A conduta do deputado estadual Fernando Furtado ainda hoje é causa de espanto. O ataque gratuito ao juiz federal, José Carlos Madeira, que presidiu o processo de demarcação da terra indígena Awá Guajá e todo o procedimento de desintrusão, constitui mais um capítulo de uma trajetória de insanidade.
Em 1985, trabalho de levantamento da FUNAI identificou a existência de centenas de fazendeiros e trabalhadores com praticas de pecuária de corte e extração de madeira dentro do território indígena.
Logo depois, em 1994, assumia seu primeiro mandato como Governadora do Estado, Roseana Sarney, aliada do tucano Fernando Henrique Cardoso. Roseana, que se elegeu com o apoio do PCdoB, sob o comando de Marcos Kowarick, entregou o órgão de terras para os comunistas. No ITERMA, Kowarick desenvolveu aliança estreita com o antigo PFL na região, estreitando laços com Cláudio Azevedo.
O Ministério Público Federal ajuizou ação civil pública em 2002 (2002.37.00.003918-2), com laudo antropológico e estudos da FUNAI, subsidiando todo o procedimento. Apesar da resistência dos grupos empresariais e fazendeiros, a TI foi homologada por decreto do presidente Lula em 2005.
Dentre as ações judiciais que visavam barrar a demarcação, sobressaíam as da Agropecuária Alto Turiaçu e as do Município de Zé Doca.
Os ruralistas se mobilizaram intensamente contra a demarcação da terra indígena. Em em agosto de 2013, levaram à Comissão da Amazônia da Câmara dos Deputados sob a liderança do deputado Weverton Rocha (PDT), dezenas de pequenos produtores, recrutados nas cidades de Zé Doca e São João do Caru, vestidos em camisetas amarelas com a frase: "Diga não à demarcação da suposta terra indígena Awá-Guajá".
Foram muitos os incidentes provocados pela desorientação disseminadas sobretudo pela Faema e Aprocaju. Elas pregavam a resistência no meio da operação de desintrusão, impedindo que centenas de posseiros fizessem o cadastro para ter acesso aos benefícios contemplados pela decisão do juiz federal.
Madeira é considerado magistrado progressista, de vasta cultura jurídica democrática, preocupado com questões sociais que atravessam os processos. Nos seus vinte e dois anos de magistratura, contabiliza respeito e admiração entre seus pares e em amplos setores da sociedade civil organizada.

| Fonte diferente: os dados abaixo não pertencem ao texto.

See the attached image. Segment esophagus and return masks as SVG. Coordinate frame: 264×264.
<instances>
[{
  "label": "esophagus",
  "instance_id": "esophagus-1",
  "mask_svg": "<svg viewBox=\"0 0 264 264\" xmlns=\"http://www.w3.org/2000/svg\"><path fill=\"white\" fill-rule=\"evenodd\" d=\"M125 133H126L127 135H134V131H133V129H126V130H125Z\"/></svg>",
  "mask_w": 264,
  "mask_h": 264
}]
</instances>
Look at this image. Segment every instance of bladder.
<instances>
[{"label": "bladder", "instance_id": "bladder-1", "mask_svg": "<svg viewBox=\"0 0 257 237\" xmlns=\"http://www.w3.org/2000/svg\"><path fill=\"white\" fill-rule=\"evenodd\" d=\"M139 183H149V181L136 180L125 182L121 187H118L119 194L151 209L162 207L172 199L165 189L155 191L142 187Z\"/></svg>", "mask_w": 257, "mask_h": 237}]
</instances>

A Terra Indígena (TI) Awá, localizada entre os municípios de Centro Novo do Maranhão, Governador Newton Bello, São João do Caru e Zé Doca, no estado do Maranhão, é um território de ocupação do povo indígena Awá-Guajá, onde vivem grupos isolados e de recente contato, ameaçados de extinção, abrangendo uma área de 116.582 hectares.

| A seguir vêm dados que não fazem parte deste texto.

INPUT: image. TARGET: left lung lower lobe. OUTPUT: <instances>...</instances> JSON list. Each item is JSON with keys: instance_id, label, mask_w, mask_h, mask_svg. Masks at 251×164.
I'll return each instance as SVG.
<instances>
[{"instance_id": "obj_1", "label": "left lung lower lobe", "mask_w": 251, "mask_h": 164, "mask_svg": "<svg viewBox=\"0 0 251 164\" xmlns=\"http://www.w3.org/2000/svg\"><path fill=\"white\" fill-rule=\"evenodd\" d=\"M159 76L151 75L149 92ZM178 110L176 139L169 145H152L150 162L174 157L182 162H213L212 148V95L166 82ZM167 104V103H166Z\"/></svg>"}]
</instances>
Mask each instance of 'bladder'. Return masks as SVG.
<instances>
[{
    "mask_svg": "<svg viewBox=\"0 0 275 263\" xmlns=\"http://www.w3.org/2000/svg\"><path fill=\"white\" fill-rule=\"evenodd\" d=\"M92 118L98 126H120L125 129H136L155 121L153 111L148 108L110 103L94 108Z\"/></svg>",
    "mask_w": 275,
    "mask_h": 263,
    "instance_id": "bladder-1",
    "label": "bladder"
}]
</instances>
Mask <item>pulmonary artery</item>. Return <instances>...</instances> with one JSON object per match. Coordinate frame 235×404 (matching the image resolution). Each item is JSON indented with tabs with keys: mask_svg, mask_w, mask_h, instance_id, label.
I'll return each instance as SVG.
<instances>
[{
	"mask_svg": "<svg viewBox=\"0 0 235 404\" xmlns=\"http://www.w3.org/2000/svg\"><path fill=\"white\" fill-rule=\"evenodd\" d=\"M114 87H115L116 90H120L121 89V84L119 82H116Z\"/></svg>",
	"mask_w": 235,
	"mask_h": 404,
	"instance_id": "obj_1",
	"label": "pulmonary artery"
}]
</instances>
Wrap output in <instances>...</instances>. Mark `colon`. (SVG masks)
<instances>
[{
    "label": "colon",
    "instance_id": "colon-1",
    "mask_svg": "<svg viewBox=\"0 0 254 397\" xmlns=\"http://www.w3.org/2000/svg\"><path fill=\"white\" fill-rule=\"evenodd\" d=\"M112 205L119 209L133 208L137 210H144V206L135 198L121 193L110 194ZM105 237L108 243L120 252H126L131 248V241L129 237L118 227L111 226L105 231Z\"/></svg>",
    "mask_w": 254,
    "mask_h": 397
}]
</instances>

A demarcação desse território envolveu uma intensa campanha internacional a favor de um dos últimos povos caçadores e coletores do Brasil.

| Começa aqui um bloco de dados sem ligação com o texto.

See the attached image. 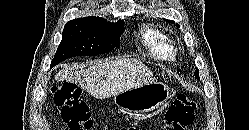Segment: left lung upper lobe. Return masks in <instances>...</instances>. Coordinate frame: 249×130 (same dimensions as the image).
<instances>
[{"instance_id":"obj_1","label":"left lung upper lobe","mask_w":249,"mask_h":130,"mask_svg":"<svg viewBox=\"0 0 249 130\" xmlns=\"http://www.w3.org/2000/svg\"><path fill=\"white\" fill-rule=\"evenodd\" d=\"M166 21L171 22V23L174 22V21H172V20H166ZM177 26L180 27L178 24H177ZM194 74H195V77H196L197 79H199V70H198V69L195 71Z\"/></svg>"}]
</instances>
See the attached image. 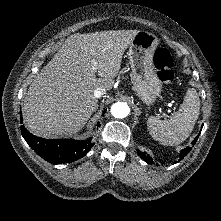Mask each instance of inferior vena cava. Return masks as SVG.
Listing matches in <instances>:
<instances>
[{"label":"inferior vena cava","instance_id":"inferior-vena-cava-1","mask_svg":"<svg viewBox=\"0 0 221 221\" xmlns=\"http://www.w3.org/2000/svg\"><path fill=\"white\" fill-rule=\"evenodd\" d=\"M104 94H106V90L102 87H98L95 89L94 91V96L96 98H100L101 96H103Z\"/></svg>","mask_w":221,"mask_h":221}]
</instances>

Oficialmente, o primeiro contato dessa etnia com não índios data de 1979. Nesse período, a política indigenista do governo brasileiro era promover a atração dos grupos classificados como 'arredios', para principalmente evitar conflitos nas áreas dos grandes projetos governamentais da época, tais como a Estrada de Ferro Carajás.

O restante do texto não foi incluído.